4. The communication system of claim 2, wherein said computing device comprises a display screen for displaying said graphic image.
5. The communication system of claim 2, wherein said at least one communication device accesses a network.
6. The communication system of claim 1, wherein said speech recognition processor comprises an acoustic processor and a word decoder.
7. The communication system of claim 1, wherein said graphic image is selected from the group consisting of static pictures, moving pictures, and animations.
8. The communication system of claim 1, wherein said speech recognition processor comprises a syntax module.
9. The communication system of claim 1, wherein said speech recognition processor comprises a phrase correlator.
10. A process for communicating, comprising:
inputting verbal communication to a processor;
matching, in said processor, said verbal communication with graphic, non-textual images representing said verbal communication; and
outputting from said processor said graphic images.
11. The process of claim 10, further comprising transmitting said graphic images to a display screen.
12. The process of claim 10, further comprising responding to said graphic images by inputting additional verbal communication.
13. The process of claim 10, wherein said step of inputting verbal communication comprises speaking.
14. The process of claim 12, further comprising at least two users, wherein said step of inputting verbal communication and said step of responding by inputting additional verbal communication are undertaken by different users.
15. A communication system, comprising:
a text source for generating electronic output representing words;
a database storing words and non-textual graphic image designators corresponding to said words;
a processor responsive to said electronic output representing words to access a graphic image designator from said database which represents said words; and
a graphic image generator responsive to said graphic image designator to generate a graphic image which represents said words.
16. The communication system of claim 15, further comprising at least one computing device which includes said speech recognition processor.
17. The communication system of claim 16, wherein said computing device is selected from the group consisting of personal computers, workstations, servers, clients, mini-computers, main-frame computers, laptop computers, mobile computers, palm-top computers, hand-held computers, set top boxes for a television, web-enabled televisions, interactive kiosks, personal digital assistants, interactive wireless communications devices, web-enabled wireless communications devices, mobile web browsers, pagers and cellular phones.
18. The communication system of claim 16, wherein said computing device comprises a display screen for displaying said graphic image.
19. The communication system of claim 16, wherein said at least one communication device accesses a network.
20. The communication system of claim 15, wherein said speech recognition processor comprises an acoustic processor and a word decoder.
21. The communication system of claim 15, wherein said graphic image is selected from the group consisting of static pictures, moving pictures, and animations.
22. The communication system of claim 15, wherein said speech recognition processor comprises a syntax module.
23. The communication system of claim 15, wherein said speech recognition processor comprises a phrase correlator.
24. A process for communicating, comprising:
inputting words to a processor;
matching, in said processor, said words with graphic, non-textual images representing said words; and
outputting from said processor said graphic images.
25. The process of claim 24, further comprising transmitting said graphic images to a display screen.
26. The process of claim 24, further comprising responding to said graphic images by inputting additional verbal communication.
27. The process of claim 25, wherein said step of inputting verbal communication comprises speaking.
28. The process of claim 25, further comprising at least two users, wherein said step of inputting verbal communication and said step of responding by inputting additional verbal communication are undertaken by different users.
Description
BACKGROUND OF THE INVENTION

[0001] 1. Field of the Invention

[0002] The present invention relates to an interactive method of communication, and, in particular, communication on video equipment involving exchanging words, text, and/or static or moving pictures.

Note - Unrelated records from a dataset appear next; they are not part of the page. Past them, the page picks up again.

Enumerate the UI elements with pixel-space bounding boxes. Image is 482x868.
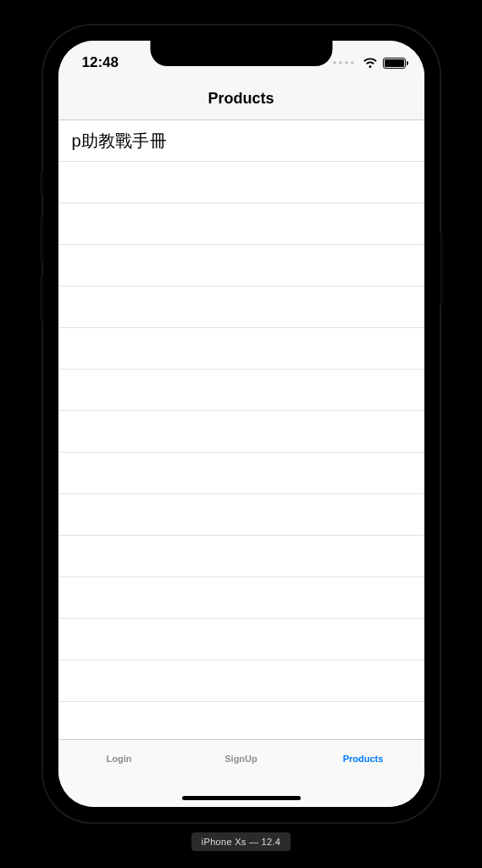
table-row[interactable] [58, 536, 424, 577]
table-row[interactable]: p助教戰手冊 [58, 120, 424, 162]
simulator-label: iPhone Xs — 12.4 [191, 832, 291, 851]
status-time: 12:48 [82, 54, 119, 71]
table-row[interactable] [58, 203, 424, 245]
tab-login[interactable]: Login [58, 754, 180, 764]
battery-icon [383, 58, 406, 69]
navigation-bar: Products [58, 78, 424, 120]
volume-up-button [40, 216, 43, 263]
device-notch [150, 41, 332, 66]
table-row[interactable] [58, 619, 424, 660]
cell-dots-icon [333, 61, 354, 64]
mute-switch [40, 170, 43, 195]
tab-products[interactable]: Products [302, 754, 424, 764]
table-row[interactable] [58, 494, 424, 536]
table-row[interactable] [58, 577, 424, 619]
products-table[interactable]: p助教戰手冊 [58, 120, 424, 739]
status-right [333, 58, 406, 69]
table-row[interactable] [58, 370, 424, 411]
table-row[interactable] [58, 245, 424, 287]
table-row[interactable] [58, 453, 424, 494]
screen: 12:48 Products p助教戰手冊 [58, 41, 424, 807]
table-row[interactable] [58, 660, 424, 702]
table-row[interactable] [58, 328, 424, 370]
home-indicator[interactable] [182, 796, 301, 800]
tab-signup[interactable]: SignUp [180, 754, 302, 764]
volume-down-button [40, 275, 43, 322]
table-row[interactable] [58, 162, 424, 203]
page-title: Products [208, 90, 274, 108]
row-label: p助教戰手冊 [72, 130, 167, 153]
wifi-icon [363, 58, 378, 69]
table-row[interactable] [58, 287, 424, 328]
device-frame: 12:48 Products p助教戰手冊 [43, 25, 440, 822]
power-button [440, 233, 443, 305]
table-row[interactable] [58, 411, 424, 453]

[0003] 2. Description of the Related Art

[0004] As the Internet and the wireless phone become more pervasive, the opportunity to entertain and better communicate becomes all the more viable. The current method for interactively communicating via video equipment, such as on the Internet or via wireless phone, either involves exchanging words (voice), text or sometimes, static pictures via e-mail, attachments or links. While the current methods effectively communicate a message, they are often lacking in communicative and entertainment value.

[0005] Videophones and wireless games have recently become more popular. However, they do not permit communication between multiple users wherein text or voice messages are converted into static or moving pictures, or animations.

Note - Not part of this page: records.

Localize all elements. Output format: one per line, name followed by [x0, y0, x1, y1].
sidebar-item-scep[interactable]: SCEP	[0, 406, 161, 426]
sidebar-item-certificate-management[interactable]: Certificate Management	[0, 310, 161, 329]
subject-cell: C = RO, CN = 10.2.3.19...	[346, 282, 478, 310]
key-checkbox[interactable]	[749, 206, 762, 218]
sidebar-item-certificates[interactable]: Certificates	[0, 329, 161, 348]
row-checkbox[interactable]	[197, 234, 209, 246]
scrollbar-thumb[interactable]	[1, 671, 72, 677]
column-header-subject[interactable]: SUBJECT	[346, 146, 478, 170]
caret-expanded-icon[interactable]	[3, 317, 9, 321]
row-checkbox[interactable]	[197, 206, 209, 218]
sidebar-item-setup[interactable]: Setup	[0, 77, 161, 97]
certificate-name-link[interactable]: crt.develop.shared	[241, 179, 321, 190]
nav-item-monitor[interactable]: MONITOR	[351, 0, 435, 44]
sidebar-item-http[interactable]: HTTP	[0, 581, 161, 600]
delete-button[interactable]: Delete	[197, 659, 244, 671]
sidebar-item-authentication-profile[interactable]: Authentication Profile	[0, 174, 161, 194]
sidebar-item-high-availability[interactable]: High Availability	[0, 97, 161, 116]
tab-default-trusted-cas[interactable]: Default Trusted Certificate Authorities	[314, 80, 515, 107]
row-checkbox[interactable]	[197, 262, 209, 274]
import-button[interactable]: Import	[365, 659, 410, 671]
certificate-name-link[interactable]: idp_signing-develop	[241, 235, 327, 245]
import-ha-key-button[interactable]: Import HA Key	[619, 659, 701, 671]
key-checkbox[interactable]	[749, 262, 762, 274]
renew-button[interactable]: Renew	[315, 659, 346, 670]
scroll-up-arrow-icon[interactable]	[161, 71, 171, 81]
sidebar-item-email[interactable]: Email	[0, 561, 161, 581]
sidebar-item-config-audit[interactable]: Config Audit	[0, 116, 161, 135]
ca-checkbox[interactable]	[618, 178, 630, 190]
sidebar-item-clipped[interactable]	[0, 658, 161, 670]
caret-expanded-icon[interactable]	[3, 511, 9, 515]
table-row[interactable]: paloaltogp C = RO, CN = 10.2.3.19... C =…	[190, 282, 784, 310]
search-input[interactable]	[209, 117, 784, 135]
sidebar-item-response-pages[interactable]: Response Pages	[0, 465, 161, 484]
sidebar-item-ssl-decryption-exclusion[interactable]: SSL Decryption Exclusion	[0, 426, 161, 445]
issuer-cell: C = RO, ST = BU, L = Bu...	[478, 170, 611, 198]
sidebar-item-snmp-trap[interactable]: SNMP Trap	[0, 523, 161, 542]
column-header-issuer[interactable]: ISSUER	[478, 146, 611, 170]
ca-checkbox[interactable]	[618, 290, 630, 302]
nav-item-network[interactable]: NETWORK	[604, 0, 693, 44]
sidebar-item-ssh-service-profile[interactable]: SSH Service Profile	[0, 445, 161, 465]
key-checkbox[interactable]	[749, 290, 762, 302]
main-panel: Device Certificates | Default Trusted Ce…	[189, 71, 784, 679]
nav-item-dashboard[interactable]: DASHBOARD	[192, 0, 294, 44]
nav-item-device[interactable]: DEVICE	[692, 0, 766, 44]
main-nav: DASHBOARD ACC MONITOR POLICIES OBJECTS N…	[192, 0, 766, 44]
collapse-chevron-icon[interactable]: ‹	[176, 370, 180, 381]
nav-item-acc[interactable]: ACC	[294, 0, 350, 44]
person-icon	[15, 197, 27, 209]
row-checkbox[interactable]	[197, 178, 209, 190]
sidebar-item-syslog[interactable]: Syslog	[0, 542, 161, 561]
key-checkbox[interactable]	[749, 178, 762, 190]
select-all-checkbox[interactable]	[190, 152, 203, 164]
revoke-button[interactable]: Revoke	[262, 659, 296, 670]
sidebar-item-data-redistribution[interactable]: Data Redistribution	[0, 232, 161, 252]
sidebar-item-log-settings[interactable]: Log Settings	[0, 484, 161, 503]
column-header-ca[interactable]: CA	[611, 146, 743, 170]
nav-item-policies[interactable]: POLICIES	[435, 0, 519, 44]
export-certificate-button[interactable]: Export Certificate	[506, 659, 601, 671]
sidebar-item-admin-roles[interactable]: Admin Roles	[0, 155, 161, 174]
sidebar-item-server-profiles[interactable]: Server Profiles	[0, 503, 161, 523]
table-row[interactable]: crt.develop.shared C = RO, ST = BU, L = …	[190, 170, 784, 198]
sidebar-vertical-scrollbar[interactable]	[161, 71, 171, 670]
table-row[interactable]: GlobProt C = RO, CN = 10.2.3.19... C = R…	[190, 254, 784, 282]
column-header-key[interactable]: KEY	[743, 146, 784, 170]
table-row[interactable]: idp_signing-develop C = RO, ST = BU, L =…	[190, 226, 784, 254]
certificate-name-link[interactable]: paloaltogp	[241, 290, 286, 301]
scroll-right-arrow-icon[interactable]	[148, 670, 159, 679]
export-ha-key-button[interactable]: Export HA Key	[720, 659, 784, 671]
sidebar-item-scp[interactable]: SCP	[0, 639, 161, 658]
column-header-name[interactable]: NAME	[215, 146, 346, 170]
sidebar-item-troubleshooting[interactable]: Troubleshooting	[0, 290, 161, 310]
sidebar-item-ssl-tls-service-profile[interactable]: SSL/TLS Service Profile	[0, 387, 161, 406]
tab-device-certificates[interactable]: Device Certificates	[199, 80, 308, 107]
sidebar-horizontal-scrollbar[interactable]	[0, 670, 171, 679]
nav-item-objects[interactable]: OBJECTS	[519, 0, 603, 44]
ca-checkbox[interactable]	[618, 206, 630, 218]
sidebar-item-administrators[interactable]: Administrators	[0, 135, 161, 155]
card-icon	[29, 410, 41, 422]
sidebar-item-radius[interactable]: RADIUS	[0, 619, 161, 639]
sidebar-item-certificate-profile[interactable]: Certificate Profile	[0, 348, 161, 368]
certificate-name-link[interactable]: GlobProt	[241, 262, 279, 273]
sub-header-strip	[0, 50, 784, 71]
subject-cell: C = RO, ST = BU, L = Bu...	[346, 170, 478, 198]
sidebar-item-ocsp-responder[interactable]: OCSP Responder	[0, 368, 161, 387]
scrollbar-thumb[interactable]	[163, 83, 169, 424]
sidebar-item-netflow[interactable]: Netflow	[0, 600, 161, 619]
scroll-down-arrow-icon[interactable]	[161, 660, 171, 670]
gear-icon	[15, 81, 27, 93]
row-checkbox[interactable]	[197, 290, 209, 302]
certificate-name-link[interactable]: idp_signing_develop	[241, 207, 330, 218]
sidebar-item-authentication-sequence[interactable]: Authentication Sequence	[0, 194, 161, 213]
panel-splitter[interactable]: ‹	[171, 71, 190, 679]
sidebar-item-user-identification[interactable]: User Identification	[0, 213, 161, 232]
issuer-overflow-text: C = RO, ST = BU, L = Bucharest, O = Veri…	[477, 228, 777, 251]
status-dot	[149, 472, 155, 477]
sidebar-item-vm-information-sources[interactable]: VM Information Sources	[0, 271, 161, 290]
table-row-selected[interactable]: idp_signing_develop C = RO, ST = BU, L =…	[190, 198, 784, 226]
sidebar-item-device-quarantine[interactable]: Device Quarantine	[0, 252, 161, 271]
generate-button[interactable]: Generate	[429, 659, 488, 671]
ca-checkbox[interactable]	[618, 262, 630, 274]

[0006] In today's phone and Internet telecommunications, the communication process is bound by substantial and unnecessary constraints. The constraints often prevent us from being able to fully understand and remember what is being communicated. Most communication today is aimed at exchanging ideas and acquiring a common understanding of the topics discussed. In traditional communication between two or more participants, the feedback provided regarding the dialog comes from either a language biased response to something one participant has said, or comes by hearing something one participant has said, or comes by hearing or reading the words being exchanged. In many conversations, the communicators do not even know exactly what was communicated until afterward because they don't typically examine in detail what is being expressed. Traditional communication over the phone or Internet requires the abstraction of language (words) to images or pictures, to fully understand and appreciate the content.

[0007] There is a need for a system to improve communication by communicating symbolically using images or pictures in addition to traditional methods of communication.

SUMMARY OF THE INVENTION

[0008] The present invention is an improved system and method of communication using images or pictures in addition to traditional methods of communication. The system receives input data in the form of an audio stream (voice) or text and converts the audio or text into a corresponding symbolic image. The image conveys the ideas being communicated in speech or writing in a meaningful, illustrative, humorous, and pleasurable manner for improved communication and entertainment.

[0009] In a preferred embodiment, the conversion of audio or text into image takes place on the network. When one participant says “Hello”, “Hello” is heard and a short animated image of a person bowing and tipping their hat is presented to both participants. The image is retrieved from a database located at the server of the network provider. The visual feedback is experienced by both participants.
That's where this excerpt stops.